Изменить стиль страницы

ЖИЗНЬ РАБЛЕ (Продолжение)

«Гаргантюа» и «Пантагрюэль», вышедшие в виде лубочных книжонок с грубыми гравюрами на дереве, очень понравились и читались нарасхват: за короткий срок они выдержали несколько изданий. Но богословы метали громы и молнии. В ту пору они были весьма воинственно настроены. В 1533 году родная сестра короля, добрая королева Наваррская, была оклеветана, подвергнута оскорблениям, ей грозили виселицей и костром, ее позорили на подмостках наваррского школьного театра. Принадлежащая ее перу книга «Зерцало грешной души», суровая, назидательная, проникнутая духом аскетизма книга, вызывала негодование. Тогда недостаточно было быть просто набожным — надо было быть набожным по-сорбоннски. Сорбонна запретила «Пантагрюэля» заодно с «Рощей любви» — книгой, которую я, признаться, никогда не читал. Давно уже Франция не переживала таких подлых времен. В Париже и Руане беспощадно жгли еретиков. Простонародье находило, что их еще мало сжигают. Ветер жестокости и злобы дул снизу, он исходил от черни, рукоплескавшей пыткам и опьянявшейся запахом горелого мяса. Король не был злым по натуре. Он отнюдь не обнаруживал наклонности к фанатизму. Это был ветреник, занятый исключительно амурными делами и смелыми похождениями, любивший искусство и словесность и оказывавший покровительство ученым и художникам, насколько это ему позволяли легкомыслие и эгоизм; перед бурной волной монашеской и народной ярости он чувствовал себя бессильным и робким. Но личный интерес — стремление защитить свою независимость от посягательств папы — толкал его к осторожной, умеренной, роялистской по духу реформе французской церкви. Внезапно, в октябре 1534 года, смелый выпад реформатов[544], безрассудная дерзость так называемых сакраментариев отбросили его в лагерь палачей.

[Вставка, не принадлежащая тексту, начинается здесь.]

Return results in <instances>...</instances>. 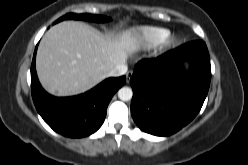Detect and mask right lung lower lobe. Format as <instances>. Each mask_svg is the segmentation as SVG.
Returning a JSON list of instances; mask_svg holds the SVG:
<instances>
[{
    "mask_svg": "<svg viewBox=\"0 0 248 165\" xmlns=\"http://www.w3.org/2000/svg\"><path fill=\"white\" fill-rule=\"evenodd\" d=\"M36 50L31 65V92L35 107L44 121L54 131L71 138L85 137L97 131L106 117L112 96L124 85L126 77L108 78L78 96L53 97L43 90L38 81Z\"/></svg>",
    "mask_w": 248,
    "mask_h": 165,
    "instance_id": "1",
    "label": "right lung lower lobe"
}]
</instances>
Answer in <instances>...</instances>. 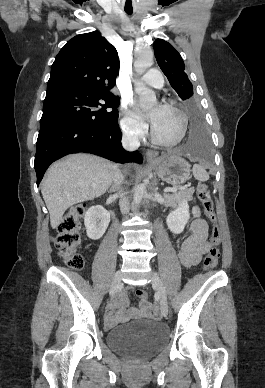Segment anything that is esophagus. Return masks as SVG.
<instances>
[{
  "instance_id": "34e87169",
  "label": "esophagus",
  "mask_w": 265,
  "mask_h": 388,
  "mask_svg": "<svg viewBox=\"0 0 265 388\" xmlns=\"http://www.w3.org/2000/svg\"><path fill=\"white\" fill-rule=\"evenodd\" d=\"M158 154L159 153L155 150H147L146 151L147 161H153L158 156Z\"/></svg>"
}]
</instances>
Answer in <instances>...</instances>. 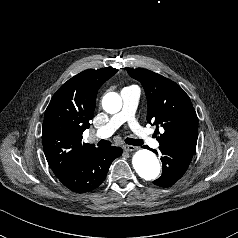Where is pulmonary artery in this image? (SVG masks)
<instances>
[{"label":"pulmonary artery","mask_w":238,"mask_h":238,"mask_svg":"<svg viewBox=\"0 0 238 238\" xmlns=\"http://www.w3.org/2000/svg\"><path fill=\"white\" fill-rule=\"evenodd\" d=\"M121 97L123 101L121 111L113 115L107 124L95 132V135L100 138H107L111 136L124 122H129V125L136 136L152 147L157 148L159 143L150 136L148 130L142 127L134 119V113L139 100L138 89L135 87H125L121 90Z\"/></svg>","instance_id":"1"}]
</instances>
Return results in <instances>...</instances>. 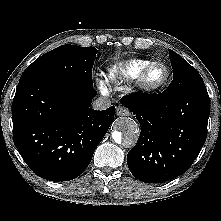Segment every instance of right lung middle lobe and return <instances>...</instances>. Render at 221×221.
Here are the masks:
<instances>
[{
    "instance_id": "1",
    "label": "right lung middle lobe",
    "mask_w": 221,
    "mask_h": 221,
    "mask_svg": "<svg viewBox=\"0 0 221 221\" xmlns=\"http://www.w3.org/2000/svg\"><path fill=\"white\" fill-rule=\"evenodd\" d=\"M97 49L62 45L42 55L23 72L24 79H45L93 87L92 68Z\"/></svg>"
}]
</instances>
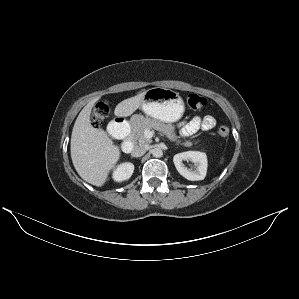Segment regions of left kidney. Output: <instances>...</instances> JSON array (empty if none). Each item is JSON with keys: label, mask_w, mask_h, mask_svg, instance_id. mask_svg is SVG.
<instances>
[{"label": "left kidney", "mask_w": 299, "mask_h": 299, "mask_svg": "<svg viewBox=\"0 0 299 299\" xmlns=\"http://www.w3.org/2000/svg\"><path fill=\"white\" fill-rule=\"evenodd\" d=\"M190 160L194 163L195 169L188 170L183 161ZM174 165L177 171L190 181L203 180L207 173V156L199 151H186L178 153L173 157Z\"/></svg>", "instance_id": "obj_1"}]
</instances>
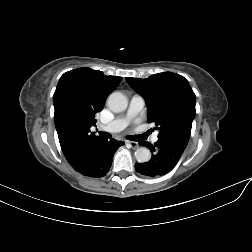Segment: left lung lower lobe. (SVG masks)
<instances>
[{
  "label": "left lung lower lobe",
  "instance_id": "obj_1",
  "mask_svg": "<svg viewBox=\"0 0 252 252\" xmlns=\"http://www.w3.org/2000/svg\"><path fill=\"white\" fill-rule=\"evenodd\" d=\"M152 153L150 161L136 163L138 173L147 177H158L170 172L180 160L187 145L170 138H158L155 144L141 142Z\"/></svg>",
  "mask_w": 252,
  "mask_h": 252
}]
</instances>
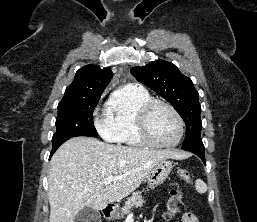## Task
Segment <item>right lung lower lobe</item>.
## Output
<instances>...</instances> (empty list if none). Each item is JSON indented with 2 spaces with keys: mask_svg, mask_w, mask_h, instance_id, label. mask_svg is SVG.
Masks as SVG:
<instances>
[{
  "mask_svg": "<svg viewBox=\"0 0 257 222\" xmlns=\"http://www.w3.org/2000/svg\"><path fill=\"white\" fill-rule=\"evenodd\" d=\"M58 149V147H52V151L50 153V157L54 154V152Z\"/></svg>",
  "mask_w": 257,
  "mask_h": 222,
  "instance_id": "obj_1",
  "label": "right lung lower lobe"
}]
</instances>
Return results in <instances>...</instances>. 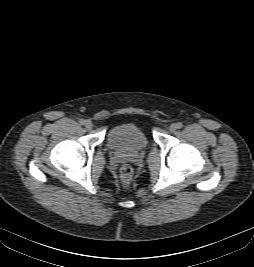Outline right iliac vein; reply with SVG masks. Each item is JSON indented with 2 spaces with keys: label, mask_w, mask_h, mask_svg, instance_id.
Here are the masks:
<instances>
[{
  "label": "right iliac vein",
  "mask_w": 254,
  "mask_h": 267,
  "mask_svg": "<svg viewBox=\"0 0 254 267\" xmlns=\"http://www.w3.org/2000/svg\"><path fill=\"white\" fill-rule=\"evenodd\" d=\"M84 125H85L86 129H88V130H90V129L93 128V124L89 120L85 121V124Z\"/></svg>",
  "instance_id": "right-iliac-vein-1"
}]
</instances>
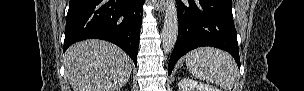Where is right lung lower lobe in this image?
Wrapping results in <instances>:
<instances>
[{"instance_id": "obj_1", "label": "right lung lower lobe", "mask_w": 304, "mask_h": 91, "mask_svg": "<svg viewBox=\"0 0 304 91\" xmlns=\"http://www.w3.org/2000/svg\"><path fill=\"white\" fill-rule=\"evenodd\" d=\"M145 0H70L64 51L85 39H103L121 47L137 65L142 6Z\"/></svg>"}]
</instances>
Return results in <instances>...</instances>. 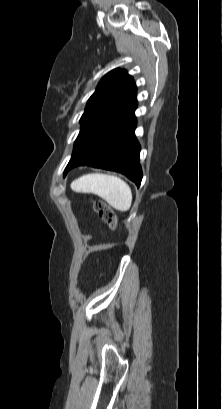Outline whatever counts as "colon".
Returning a JSON list of instances; mask_svg holds the SVG:
<instances>
[{"mask_svg":"<svg viewBox=\"0 0 222 409\" xmlns=\"http://www.w3.org/2000/svg\"><path fill=\"white\" fill-rule=\"evenodd\" d=\"M93 208L99 217L108 224L111 229L117 227V216L115 212L102 200H94Z\"/></svg>","mask_w":222,"mask_h":409,"instance_id":"obj_1","label":"colon"}]
</instances>
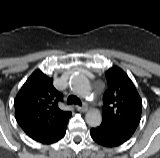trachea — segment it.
I'll use <instances>...</instances> for the list:
<instances>
[{"label": "trachea", "mask_w": 160, "mask_h": 158, "mask_svg": "<svg viewBox=\"0 0 160 158\" xmlns=\"http://www.w3.org/2000/svg\"><path fill=\"white\" fill-rule=\"evenodd\" d=\"M67 104H77V105H81V101L79 98H77L74 95H70L67 99Z\"/></svg>", "instance_id": "trachea-1"}]
</instances>
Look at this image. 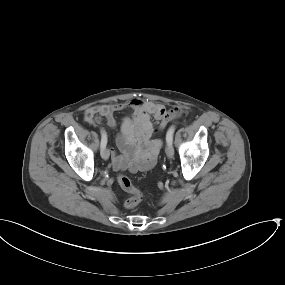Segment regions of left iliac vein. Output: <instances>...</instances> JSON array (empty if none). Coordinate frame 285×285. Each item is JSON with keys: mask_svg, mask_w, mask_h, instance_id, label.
Segmentation results:
<instances>
[{"mask_svg": "<svg viewBox=\"0 0 285 285\" xmlns=\"http://www.w3.org/2000/svg\"><path fill=\"white\" fill-rule=\"evenodd\" d=\"M165 152L168 158H172L174 156V149L171 143H167Z\"/></svg>", "mask_w": 285, "mask_h": 285, "instance_id": "left-iliac-vein-1", "label": "left iliac vein"}]
</instances>
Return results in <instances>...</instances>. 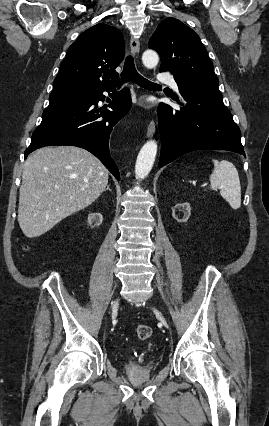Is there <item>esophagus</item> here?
I'll use <instances>...</instances> for the list:
<instances>
[{"mask_svg": "<svg viewBox=\"0 0 269 426\" xmlns=\"http://www.w3.org/2000/svg\"><path fill=\"white\" fill-rule=\"evenodd\" d=\"M130 48H131V52L134 56H136V58H138V53H139V49H140V42L139 40L132 36L130 39ZM155 133V124L153 121H151L147 127V136L148 137H152Z\"/></svg>", "mask_w": 269, "mask_h": 426, "instance_id": "1", "label": "esophagus"}]
</instances>
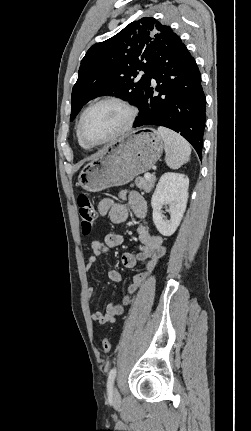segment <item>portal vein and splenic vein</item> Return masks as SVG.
<instances>
[{
	"label": "portal vein and splenic vein",
	"instance_id": "18ae733b",
	"mask_svg": "<svg viewBox=\"0 0 251 431\" xmlns=\"http://www.w3.org/2000/svg\"><path fill=\"white\" fill-rule=\"evenodd\" d=\"M144 178H146V179H151V178H152V175H151L150 173H146V174L144 175Z\"/></svg>",
	"mask_w": 251,
	"mask_h": 431
}]
</instances>
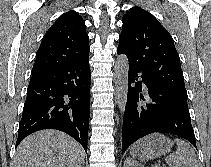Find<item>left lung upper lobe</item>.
Segmentation results:
<instances>
[{
  "label": "left lung upper lobe",
  "mask_w": 211,
  "mask_h": 167,
  "mask_svg": "<svg viewBox=\"0 0 211 167\" xmlns=\"http://www.w3.org/2000/svg\"><path fill=\"white\" fill-rule=\"evenodd\" d=\"M122 22L118 48L129 63L157 83L187 96L180 58L170 33L140 7L130 8Z\"/></svg>",
  "instance_id": "left-lung-upper-lobe-1"
}]
</instances>
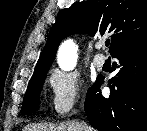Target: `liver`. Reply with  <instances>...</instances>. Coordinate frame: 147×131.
Listing matches in <instances>:
<instances>
[{
    "label": "liver",
    "mask_w": 147,
    "mask_h": 131,
    "mask_svg": "<svg viewBox=\"0 0 147 131\" xmlns=\"http://www.w3.org/2000/svg\"><path fill=\"white\" fill-rule=\"evenodd\" d=\"M23 131H83L81 123L66 122L58 125L48 123L28 124ZM92 131V130H90Z\"/></svg>",
    "instance_id": "1"
}]
</instances>
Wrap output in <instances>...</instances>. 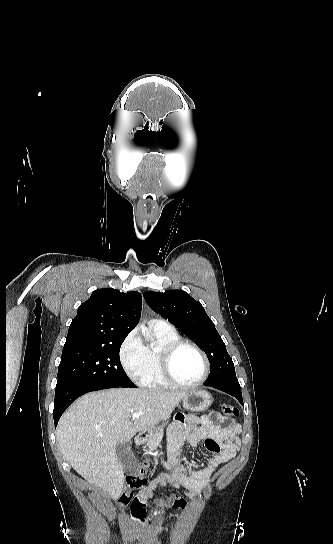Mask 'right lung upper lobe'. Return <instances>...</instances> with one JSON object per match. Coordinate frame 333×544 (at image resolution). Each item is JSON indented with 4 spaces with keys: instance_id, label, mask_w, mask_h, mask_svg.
<instances>
[{
    "instance_id": "obj_1",
    "label": "right lung upper lobe",
    "mask_w": 333,
    "mask_h": 544,
    "mask_svg": "<svg viewBox=\"0 0 333 544\" xmlns=\"http://www.w3.org/2000/svg\"><path fill=\"white\" fill-rule=\"evenodd\" d=\"M142 301L138 292L103 288L82 303L69 326L63 349L110 343L127 336L139 322Z\"/></svg>"
}]
</instances>
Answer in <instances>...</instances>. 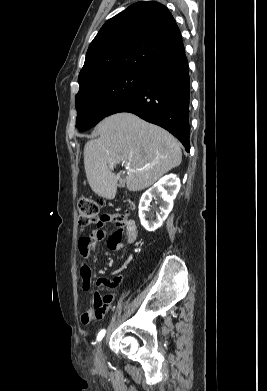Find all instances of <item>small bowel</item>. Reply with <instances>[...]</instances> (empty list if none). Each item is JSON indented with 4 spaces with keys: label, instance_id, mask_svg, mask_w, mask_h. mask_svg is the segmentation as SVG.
<instances>
[{
    "label": "small bowel",
    "instance_id": "c3829d8e",
    "mask_svg": "<svg viewBox=\"0 0 267 391\" xmlns=\"http://www.w3.org/2000/svg\"><path fill=\"white\" fill-rule=\"evenodd\" d=\"M117 214H104L101 217V221L97 224V229L94 230L89 236L92 240V248L95 243L101 240L105 233L102 230V227L107 223H114L118 229L114 231L108 238L107 245L111 250H122L125 248V245L122 243V233L125 232L127 236V242L129 244H133L137 240V227L133 220H125L122 223L118 221ZM86 254L80 252L84 263L81 267L80 275L83 282V289L90 290L92 285L95 283L98 287H105L109 289H113L118 286L121 281V275L117 274L112 279L108 278H98L95 282L92 278V273L89 266L86 264V260L88 259L91 250ZM114 293H107L105 295H101L99 292H95L92 299V305L89 310L84 312L81 316V321L84 324H87L91 321L100 319L109 309L112 301L114 300Z\"/></svg>",
    "mask_w": 267,
    "mask_h": 391
}]
</instances>
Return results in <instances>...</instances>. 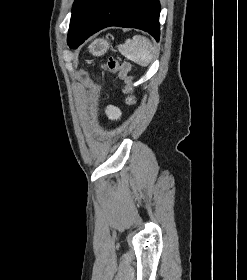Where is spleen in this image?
Masks as SVG:
<instances>
[{"mask_svg": "<svg viewBox=\"0 0 247 280\" xmlns=\"http://www.w3.org/2000/svg\"><path fill=\"white\" fill-rule=\"evenodd\" d=\"M119 52L130 61L147 67L153 58L154 47L151 41L141 35L126 40L124 45L118 46Z\"/></svg>", "mask_w": 247, "mask_h": 280, "instance_id": "1", "label": "spleen"}]
</instances>
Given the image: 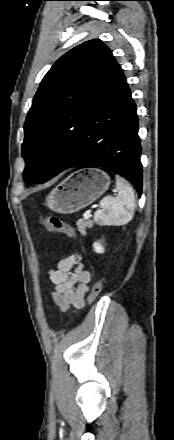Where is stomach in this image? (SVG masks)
<instances>
[{"label":"stomach","mask_w":174,"mask_h":440,"mask_svg":"<svg viewBox=\"0 0 174 440\" xmlns=\"http://www.w3.org/2000/svg\"><path fill=\"white\" fill-rule=\"evenodd\" d=\"M110 177L96 168L80 169L57 185L46 205L60 214H72L96 201L109 187Z\"/></svg>","instance_id":"1"}]
</instances>
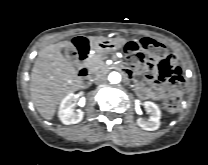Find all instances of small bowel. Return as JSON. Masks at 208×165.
Segmentation results:
<instances>
[{
    "mask_svg": "<svg viewBox=\"0 0 208 165\" xmlns=\"http://www.w3.org/2000/svg\"><path fill=\"white\" fill-rule=\"evenodd\" d=\"M140 75L152 87L137 84L136 90L142 98L151 100L168 98L182 90L187 82L180 56L176 52H167L157 66H145Z\"/></svg>",
    "mask_w": 208,
    "mask_h": 165,
    "instance_id": "c3829d8e",
    "label": "small bowel"
}]
</instances>
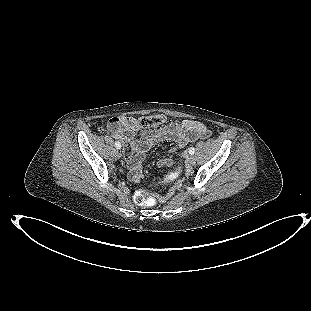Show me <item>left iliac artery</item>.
<instances>
[{
  "label": "left iliac artery",
  "mask_w": 311,
  "mask_h": 311,
  "mask_svg": "<svg viewBox=\"0 0 311 311\" xmlns=\"http://www.w3.org/2000/svg\"><path fill=\"white\" fill-rule=\"evenodd\" d=\"M195 153V148L194 147H191L189 149V154L193 155Z\"/></svg>",
  "instance_id": "44dca946"
}]
</instances>
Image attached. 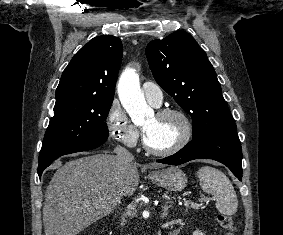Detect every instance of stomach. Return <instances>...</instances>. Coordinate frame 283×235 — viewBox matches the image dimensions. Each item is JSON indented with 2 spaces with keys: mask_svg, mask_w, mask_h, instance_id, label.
I'll list each match as a JSON object with an SVG mask.
<instances>
[{
  "mask_svg": "<svg viewBox=\"0 0 283 235\" xmlns=\"http://www.w3.org/2000/svg\"><path fill=\"white\" fill-rule=\"evenodd\" d=\"M148 176L154 184L171 191H181L187 185L185 173L175 166L151 171Z\"/></svg>",
  "mask_w": 283,
  "mask_h": 235,
  "instance_id": "stomach-1",
  "label": "stomach"
}]
</instances>
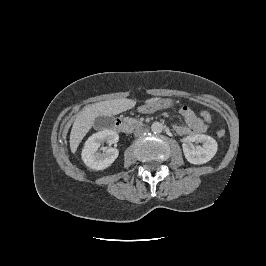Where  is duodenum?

Восемнадцатого октября в Париже, а также в некоторых других городах и даже в королевском покое были развешены в высшей степени злобные пасквили на таинство евхаристии. Франциск I был возмущен и испуган. С этого дня он предоставил богословам полную свободу действий. Повсюду запылали костры. Одно время он думал даже запретить книгопечатание. Писать на религиозные темы было крайне опасно, а тогда всякая тема считалась религиозной или имеющей отношение к религии. Не следует думать, однако, что автору запрещенного «Пантагрюэля» грозила неминуемая смерть на костре. Напротив, среди подозрительных он подвергался наименьшей опасности. Подобно Бруту в Тарквиниевом Риме[545], Франсуа Рабле в своих книгах притворялся дурачком и мог позволить себе то, что человеку, слывшему здравомыслящим, безнаказанно никогда бы не прошло. Его «Гаргантюа» и «Пантагрюэль» сходили за отверженные истиной, но безобидные шутки, которые следовало запретить лишь в интересах приличия и хорошего тона. К тому же мэтр Франсуа состоял лекарем при епископе Парижском. Мы помним, что в Бометской обители наш юный монах свел знакомство с двумя весьма важными и весьма влиятельными особами, происходившими из родовитой анжуйской семьи, — братьями Гильомом и Жаном дю Белле. Так вот, в 1534 году Рабле состоял на службе у Жана дю Белле, епископа Парижского, которого король направлял теперь с посольством в Рим.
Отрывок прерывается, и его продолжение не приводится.